Top of RECORDS FOR THE EXERCISE

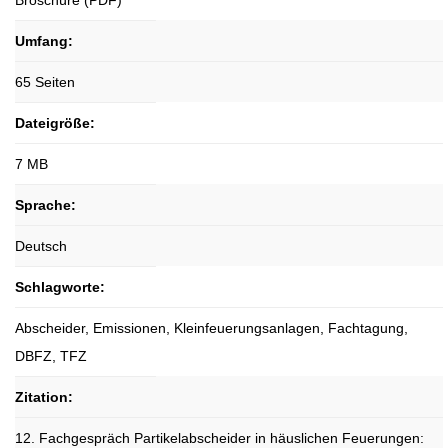
Broschüre (PDF)
Umfang:
65 Seiten
Dateigröße:
7 MB
Sprache:
Deutsch
Schlagworte:
Abscheider, Emissionen, Kleinfeuerungsanlagen, Fachtagung,
DBFZ, TFZ
Zitation:
12. Fachgespräch Partikelabscheider in häuslichen Feuerungen:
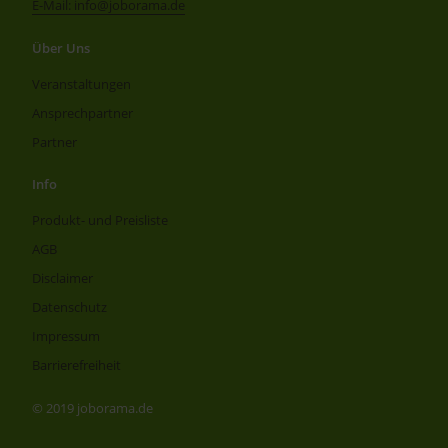
E-Mail: info@joborama.de
Über Uns
Veranstaltungen
Ansprechpartner
Partner
Info
Produkt- und Preisliste
AGB
Disclaimer
Datenschutz
Impressum
Barrierefreiheit
© 2019 joborama.de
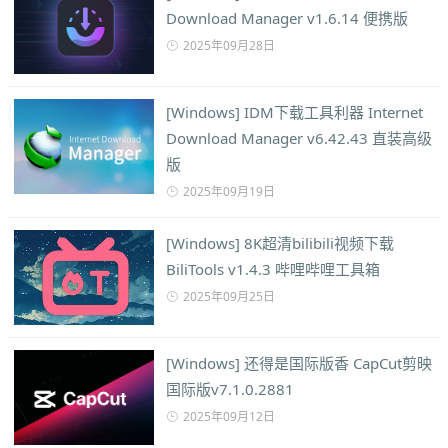
Download Manager v1.6.14 便携版
2025年09月28日
[Windows] IDM下载工具利器 Internet
Download Manager v6.42.43 直装高级
版
2025年09月19日
[Windows] 8K超清bilibili视频下载
BiliTools v1.4.3 哔哩哔哩工具箱
2025年09月25日
[Windows] 还得是国际版香 CapCut剪映
国际版v7.1.0.2881
2025年09月12日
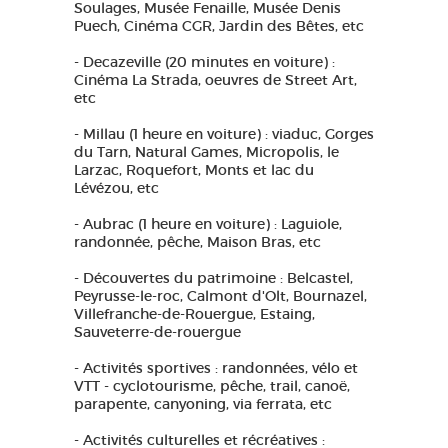
Soulages, Musée Fenaille, Musée Denis
Puech, Cinéma CGR, Jardin des Bêtes, etc
- Decazeville (20 minutes en voiture) :
Cinéma La Strada, oeuvres de Street Art,
etc
- Millau (1 heure en voiture) : viaduc, Gorges
du Tarn, Natural Games, Micropolis, le
Larzac, Roquefort, Monts et lac du
Lévézou, etc
- Aubrac (1 heure en voiture) : Laguiole,
randonnée, pêche, Maison Bras, etc
- Découvertes du patrimoine : Belcastel,
Peyrusse-le-roc, Calmont d'Olt, Bournazel,
Villefranche-de-Rouergue, Estaing,
Sauveterre-de-rouergue
- Activités sportives : randonnées, vélo et
VTT - cyclotourisme, pêche, trail, canoë,
parapente, canyoning, via ferrata, etc
- Activités culturelles et récréatives :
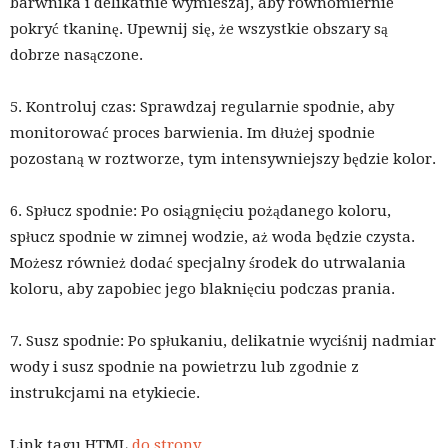
barwnika i delikatnie wymieszaj, aby równomiernie
pokryć tkaninę. Upewnij się, że wszystkie obszary są
dobrze nasączone.
5. Kontroluj czas: Sprawdzaj regularnie spodnie, aby
monitorować proces barwienia. Im dłużej spodnie
pozostaną w roztworze, tym intensywniejszy będzie kolor.
6. Spłucz spodnie: Po osiągnięciu pożądanego koloru,
spłucz spodnie w zimnej wodzie, aż woda będzie czysta.
Możesz również dodać specjalny środek do utrwalania
koloru, aby zapobiec jego blaknięciu podczas prania.
7. Susz spodnie: Po spłukaniu, delikatnie wyciśnij nadmiar
wody i susz spodnie na powietrzu lub zgodnie z
instrukcjami na etykiecie.
Link tagu HTML
do strony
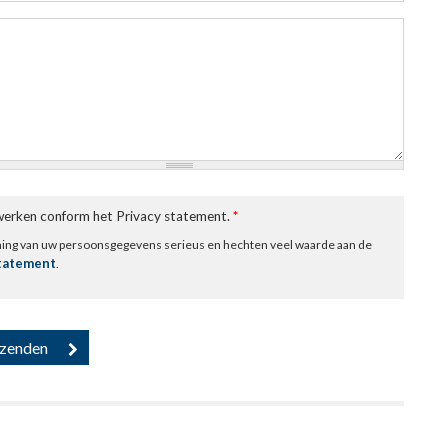
rwerken conform het Privacy statement.
*
ming van uw persoonsgegevens serieus en hechten veel waarde aan de
statement
.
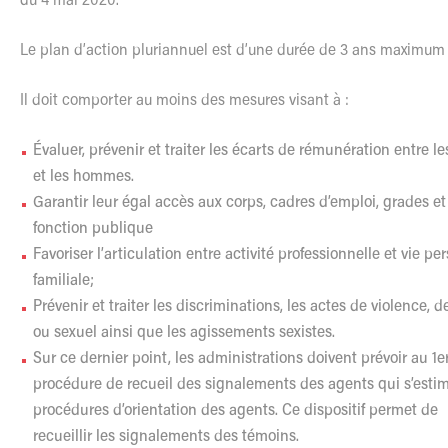
du 4 mai 2020.
Le
plan d’action pluriannuel est d’une durée de 3 ans maximum 
Il doit comporter au moins des mesures visant à :
Évaluer, prévenir et traiter
les
écarts de rémunération entre
le
et
les
hommes.
Garantir leur égal accès aux corps, cadres d’emploi, grades et
fonction publique
Favoriser
l
’articulation entre activité professionnelle et vie pe
familiale;
Prévenir et traiter
les
discriminations,
les
actes de violence, d
ou sexuel ainsi que
les
agissements sexistes.
Sur ce dernier point,
les
administrations doivent prévoir au 1
procédure de recueil des signalements des agents qui s’estim
procédures d’orientation des agents. Ce dispositif permet de
recueillir
les
signalements des témoins.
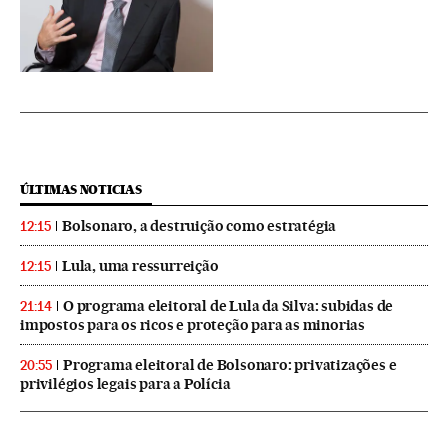
ÚLTIMAS NOTICIAS
Bolsonaro, a destruição como estratégia
12:15
Lula, uma ressurreição
12:15
O programa eleitoral de Lula da Silva: subidas de
21:14
impostos para os ricos e proteção para as minorias
Programa eleitoral de Bolsonaro: privatizações e
20:55
privilégios legais para a Polícia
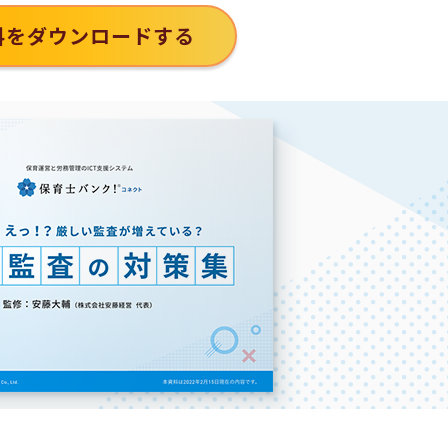
料をダウンロードする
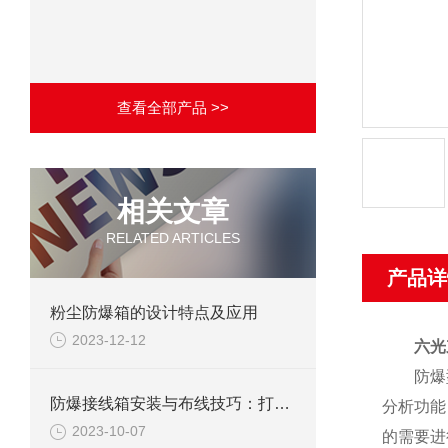
查看全部产品 >>
相关文章
RELATED ARTICLES
产品详
粉尘防爆箱的设计特点及应用
2023-12-12
六光
防爆型红
防爆接线箱安装与布线技巧：打造安全高效的电气系统
分析功能
2023-10-07
的需要进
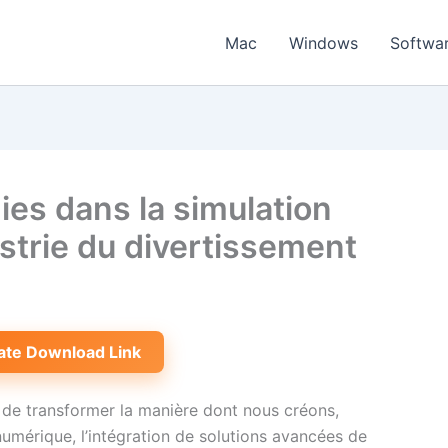
Mac
Windows
Softwa
ies dans la simulation
strie du divertissement
ate Download Link
 de transformer la manière dont nous créons,
umérique, l’intégration de solutions avancées de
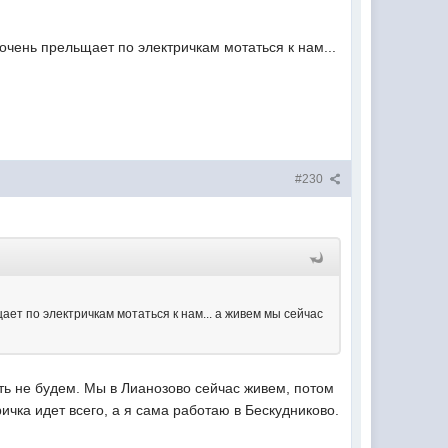
е очень прельщает по электричкам мотаться к нам...
#230
ьщает по электричкам мотаться к нам... а живем мы сейчас
ать не будем. Мы в Лианозово сейчас живем, потом
ричка идет всего, а я сама работаю в Бескудниково.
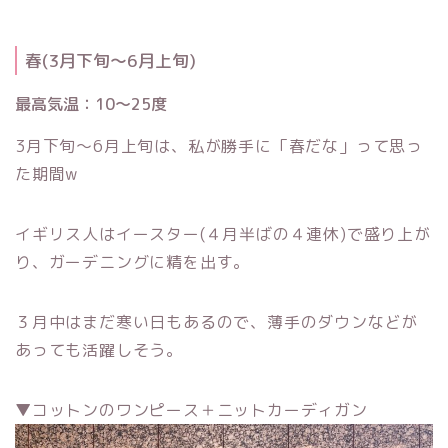
春(3月下旬〜6月上旬)
最高気温：10〜25度
3月下旬〜6月上旬は、私が勝手に「春だな」って思っ
た期間w
イギリス人はイースター(４月半ばの４連休)で盛り上が
り、ガーデニングに精を出す。
３月中はまだ寒い日もあるので、薄手のダウンなどが
あっても活躍しそう。
▼コットンのワンピース＋ニットカーディガン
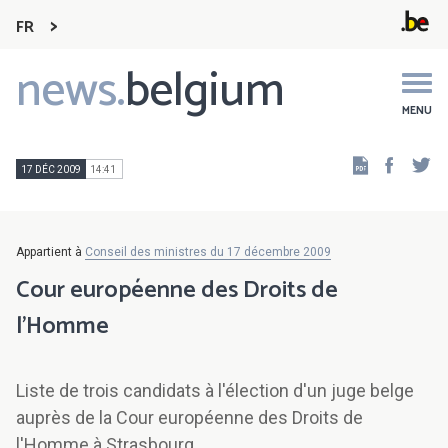
FR
news.
belgium
Main
navigation
MENU
Faceb
Tw
17 DÉC 2009
14:41
Appartient à
Conseil des ministres du 17 décembre 2009
Cour européenne des Droits de
l'Homme
Liste de trois candidats à l'élection d'un juge belge
auprès de la Cour européenne des Droits de
l'Homme à Strasbourg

Bottom of RECORDS FOR THE EXERCISE

PROBLEM TO SOLVE:
Copy exactly the lines from the one containing "strie du divertissement" to the end of the records, both included, and leave the pictures out.

REPLY TO THE EXERCISE:
strie du divertissement
ate Download Link
 de transformer la manière dont nous créons,
umérique, l’intégration de solutions avancées de
е очень прельщает по электричкам мотаться к нам...
#230
ьщает по электричкам мотаться к нам... а живем мы сейчас
ать не будем. Мы в Лианозово сейчас живем, потом
ричка идет всего, а я сама работаю в Бескудниково.
春(3月下旬〜6月上旬)
最高気温：10〜25度
3月下旬〜6月上旬は、私が勝手に「春だな」って思っ
た期間w
イギリス人はイースター(４月半ばの４連休)で盛り上が
り、ガーデニングに精を出す。
３月中はまだ寒い日もあるので、薄手のダウンなどが
あっても活躍しそう。
▼コットンのワンピース＋ニットカーディガン
FR
news.
belgium
Main
navigation
MENU
Faceb
Tw
17 DÉC 2009
14:41
Appartient à
Conseil des ministres du 17 décembre 2009
Cour européenne des Droits de
l'Homme
Liste de trois candidats à l'élection d'un juge belge
auprès de la Cour européenne des Droits de
l'Homme à Strasbourg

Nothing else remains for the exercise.